## [What this task involves]
Pictures must not be copied, but every entry must be reproduced exactly.

[Stored entries]

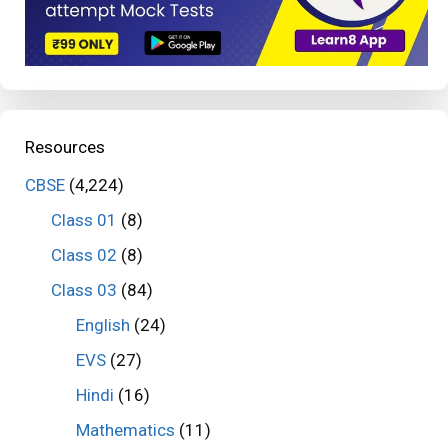
Resources
CBSE
(4,224)
Class 01
(8)
Class 02
(8)
Class 03
(84)
English
(24)
EVS
(27)
Hindi
(16)
Mathematics
(11)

## [Output for this exercise]
Resources
CBSE
(4,224)
Class 01
(8)
Class 02
(8)
Class 03
(84)
English
(24)
EVS
(27)
Hindi
(16)
Mathematics
(11)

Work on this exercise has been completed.